Former Obama Energy Secretary Cold on Energy Storage Potential

The ex-head of the Obama administration’s energy department believes energy storage will remain too expensive to meet long term urban power storage needs, and believes chemical alternatives will need to be found.

Professor Steven Chu is reported in The Australian as saying that the huge lithium-ion battery built in South Australia by Tesla boss Elon Musk had cost about 40 times as much as an equivalent power plant using an existing hydro-electric dam. He said while the costs of building battery plants were likely to halve over the next decade, the approach would never be cheap enough to accommodate the big seasonal shifts in renewable power production.

He said batteries could prove viable for storing power produced during the day for use during night hours, and “maybe” up to a week later, but not over seasonal time­frames.

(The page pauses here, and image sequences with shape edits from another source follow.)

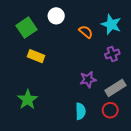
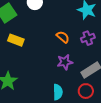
orange semicircle: (86, 32) -> (63, 37), moved

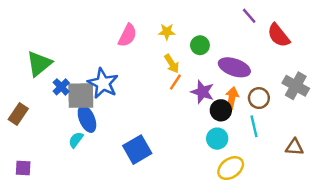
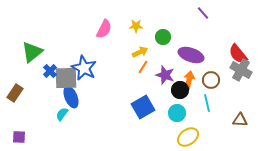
red semicircle: (279, 35) -> (238, 54), moved
yellow arrow: (172, 64) -> (140, 52), turned -84
blue square: (137, 150) -> (143, 107), moved

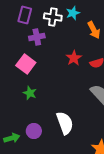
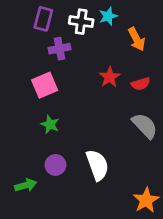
pink square: (26, 64) -> (45, 85), turned 30
purple circle: (34, 131) -> (55, 165), moved

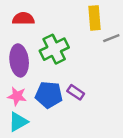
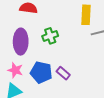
green cross: (54, 49) -> (50, 36), size x0.7

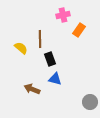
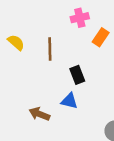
yellow semicircle: (21, 48) -> (16, 42), moved
black rectangle: (50, 59) -> (77, 75), moved

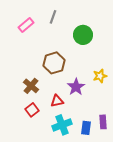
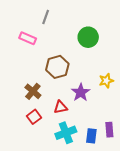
gray line: (53, 17) -> (46, 17), moved
pink rectangle: (26, 25) -> (28, 38), moved, turned 63

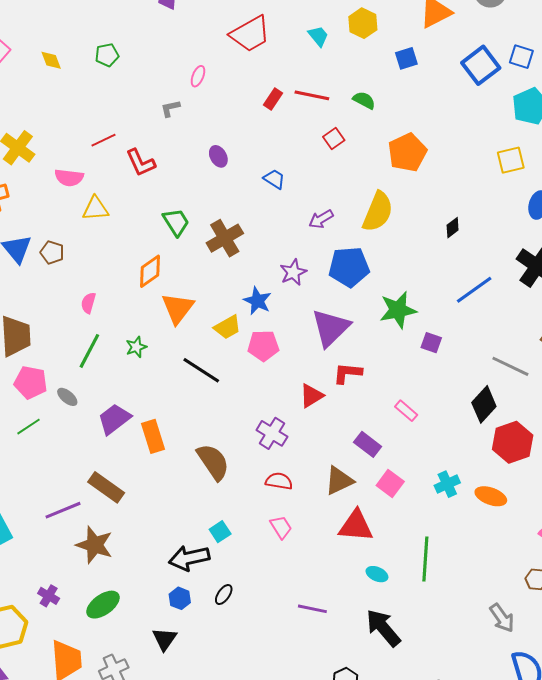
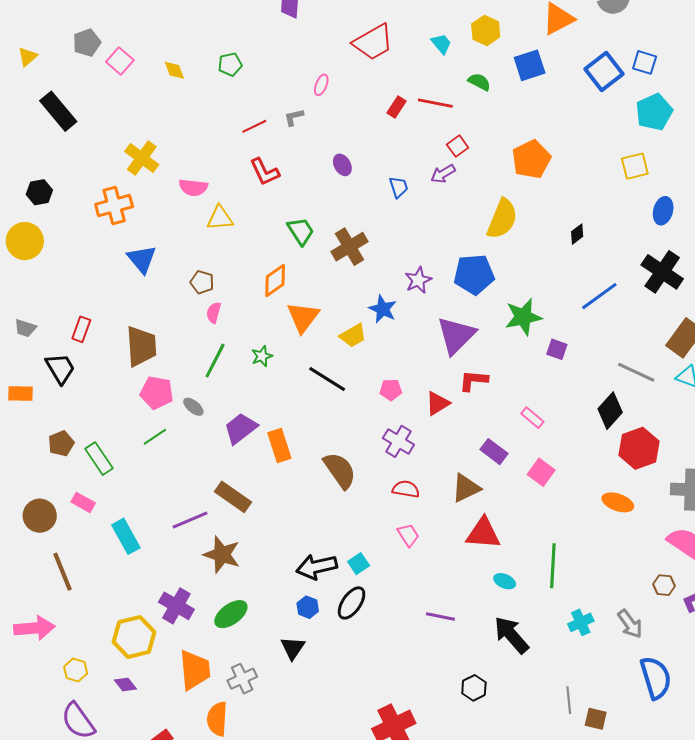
blue square: (406, 58) -> (530, 65), size x1.4
green semicircle: (364, 100) -> (479, 82), moved
red line: (104, 140) -> (254, 126), moved
blue trapezoid: (274, 179) -> (399, 187), turned 40
purple arrow: (321, 219) -> (443, 174), moved
brown pentagon: (52, 252) -> (202, 282), moved
pink pentagon: (263, 346) -> (391, 390), moved, size x0.7
pink square: (390, 483) -> (541, 472), moved
cyan cross: (447, 484) -> (581, 622), moved
cyan square: (220, 532) -> (359, 564), moved
black ellipse: (224, 595) -> (352, 603), size x1.6
purple cross: (49, 596) -> (176, 606), size x1.6

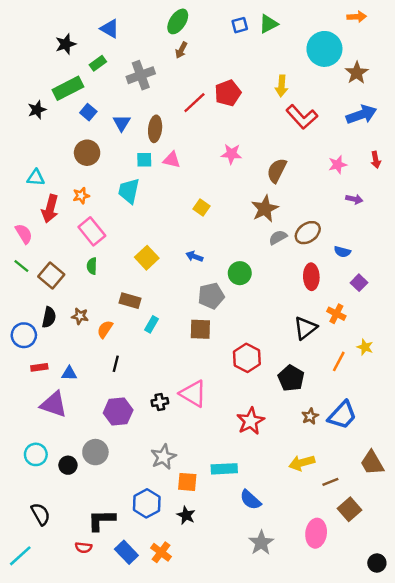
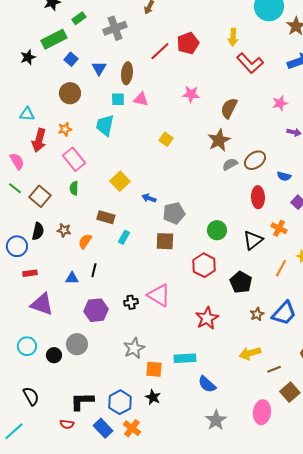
blue arrow: (194, 256) -> (149, 198), moved
green circle: (240, 273) -> (217, 230), moved
blue triangle: (69, 373) -> (72, 278), moved
blue hexagon: (147, 503) -> (120, 402), moved

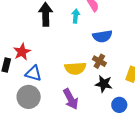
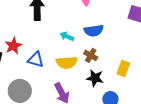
cyan arrow: (76, 16) -> (67, 36), moved, turned -72
blue triangle: (33, 73) -> (36, 60), moved

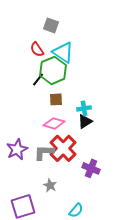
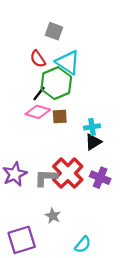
pink diamond: (54, 123) -> (38, 112), moved
purple cross: (91, 168) -> (100, 178), moved

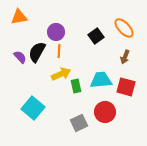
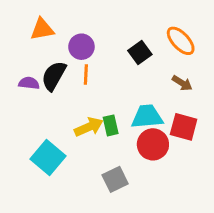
orange triangle: (19, 17) -> (42, 29), moved
purple semicircle: (20, 57) -> (29, 83), turned -40
brown arrow: (125, 57) -> (182, 83), turned -80
yellow arrow: (61, 74) -> (89, 127), moved
red circle: (105, 112) -> (153, 144), moved

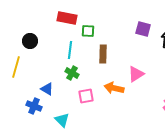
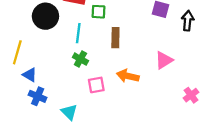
black circle: (30, 41) -> (45, 16), moved, size x1.5
pink triangle: (136, 74) -> (164, 60), moved
blue triangle: (47, 89) -> (30, 75), moved

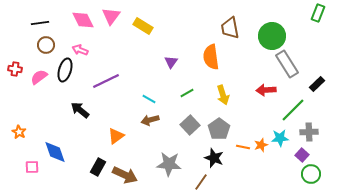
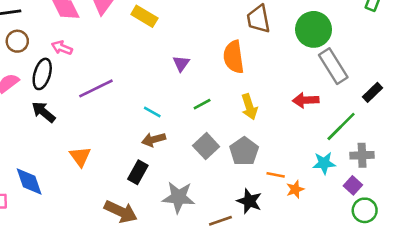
black arrow: (80, 110) -> (43, 112), moved
orange triangle: (116, 136) -> (80, 157), moved, turned -30
orange star: (261, 145) -> (295, 189), moved
black star: (214, 158) -> (249, 201), moved
black rectangle: (98, 167) -> (138, 172), moved
brown line: (201, 182) -> (220, 221), turned 36

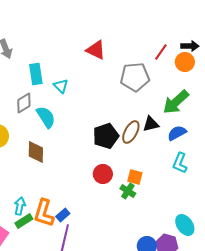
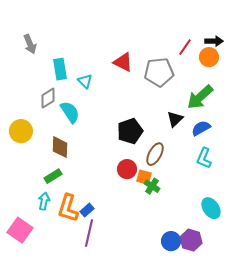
red triangle: (96, 50) -> (123, 62), moved
black triangle: (151, 124) -> (175, 119), turned -30
brown ellipse: (131, 132) -> (155, 154), moved
orange square: (135, 177) -> (144, 177), moved
green rectangle: (24, 221) -> (53, 176), moved
cyan ellipse: (185, 225) -> (211, 208), moved

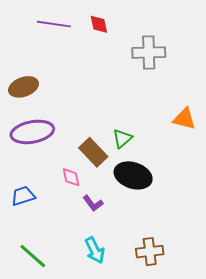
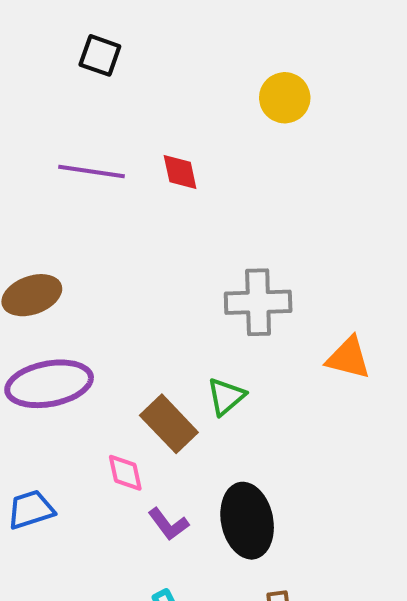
gray cross: (149, 53) -> (258, 302), moved
black ellipse: (133, 175) -> (247, 521), moved, turned 60

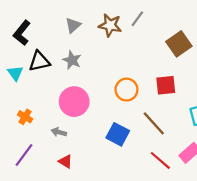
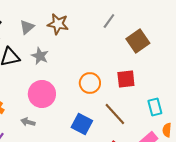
gray line: (137, 19) -> (109, 21), moved
gray triangle: (73, 25) -> (27, 27), moved
brown star: (110, 25) -> (58, 24), moved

“You need other new technologies to convert cheap re­new­able energy into chemical fuel when the sun is shining or the wind is blowing,” he told The Australian. “If you make really cheap hydrogen from renewables and store it underground, then you have something very different.”

While Chu’s current research encompasses batteries, he said fuel cells held more promise for urban power storage — particularly those based on liquid hydrocarbon. “We don’t have that technically economical today, but that is also part of my ­research.”

While power economics would be affected by variables such as carbon pricing and the need to stabilise electrical grids, manufacturing costs for utility-scale storage would need to be below $US100 ($123) a kilowatt hour.

“We won’t get there (through batteries), but one is hoping to get well below that through some innovative electrochemistry.”

Professor Chu is more positive on the clean energy potential associated with electric vehicles, saying it would be two to three decades before half of the vehicles on the road were electric, and by then electricity generation would be far cleaner.